Ustaz Darsono manggut-manggut. Lalu katanya, “Apa yang kamu tonton itu sedikit pun tidak menyamai kelebihdahsyatan dan kelebihseraman apa yang terjadi pada hari yang disebutkan di dalam Al-Quran itu. Itu adalah benar-benar hari kiamat yang akan menghancurkan seluruh kehidupan di dunia. Dan saat itu, manusia tidak akan bisa tersenyum sedikit pun.”

“Lalu apa yang dimaksud dzarrah itu, Ustaz?” tanya Fito.

“Adalah hal yang seberat biji sawi, atau seberat debu, atau partikel yang lebih kecil dari atom. Itu menunjukkan bahwa perbuatan sekecil apa pun yang kamu lakukan, yang manusia lakukan, akan dibalas pada hari itu,” jelas Ustaz Darsono. “Jadi, tidak akan ada yang luput.
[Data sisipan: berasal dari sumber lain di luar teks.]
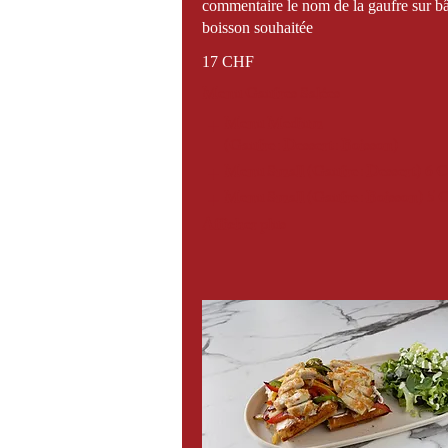
commentaire le nom de la gaufre sur bâ
17 CHF
Menu Gaufres Salées
Menu Medium
(Gaufre+Dessert+Boisson)
Menu Small (Gaufre+Dessert)
6 
Menu Small (Gaufre+Boisson)
5 
Afficher plus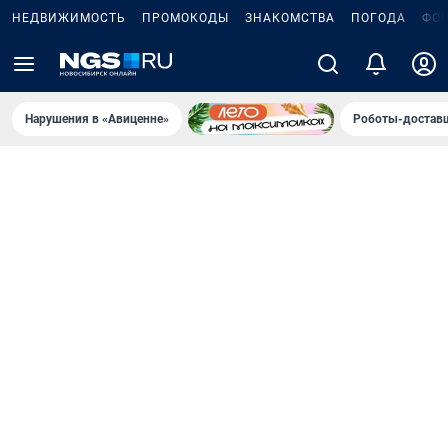
НЕДВИЖИМОСТЬ
ПРОМОКОДЫ
ЗНАКОМСТВА
ПОГОДА
ФО
Нарушения в «Авиценне»
Роботы-доставщ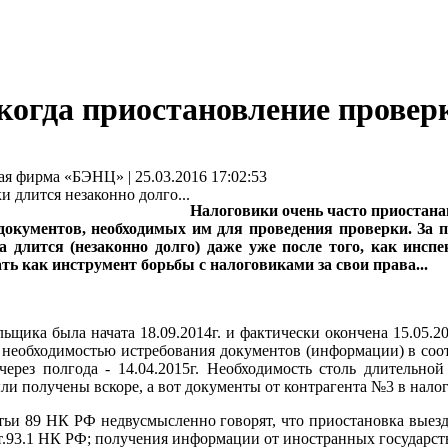
когда приостановление проверк
фирма «БЭНЦ» | 25.03.2016 17:02:53
Налоговики очень часто приостан
 документов, необходимых им для проведения проверки. За 
а длится (незаконно долго) даже уже после того, как инс
ть как инструмент борьбы с налоговиками за свои права...
щика была начата 18.09.2014г. и фактически окончена 15.05.201
 необходимостью истребования документов (информации) в соот
ез полгода - 14.04.2015г. Необходимость столь длительной
и получены вскоре, а вот документы от контрагента №3 в налого
ьи 89 НК РФ недвусмысленно говорят, что приостановка выезд
т.93.1 НК РФ; получения информации от иностранных государств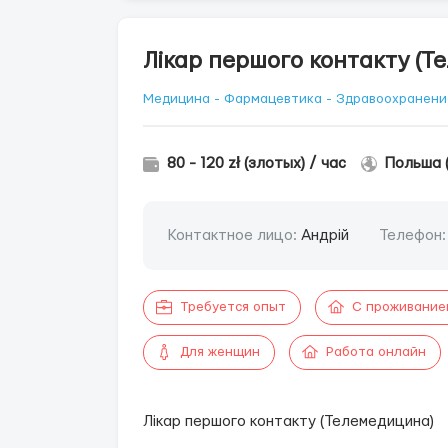
Лікар першого контакту (Т
Медицина - Фармацевтика - Здравоохранени
80 - 120 zł (злотых) / час
Польша 
Контактное лицо:
Андрій
Телефон
Требуется опыт
С проживание
Для женщин
Работа онлайн
Лікар першого контакту (Телемедицина)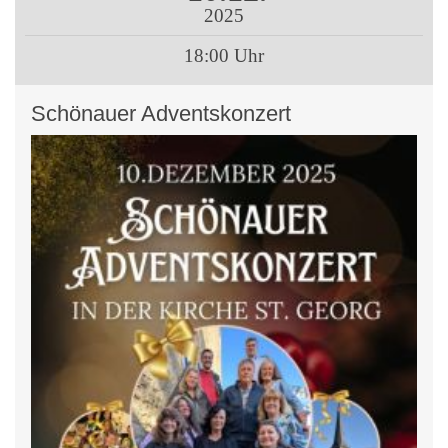
2025
18:00 Uhr
Schönauer Adventskonzert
Dan kamu hanya akan menuai kerugian, jika niat kamu hanya untuk seorang perempuan dan harta.”

Fito terdiam menunduk, merenung. Kemudian ada angguk-angguk kecil oleh kepalanya, seolah ia memahami sesuatu.

“Sekarang baca Surat Al-Bayyinah, surat ke-98,” kata Ustaz Darsono, karena ia nanti ingin menjelaskan tentang perintah menjalankan agama dengan ikhlas, sebagaimana ayat yang tercantum di dalam surat itu.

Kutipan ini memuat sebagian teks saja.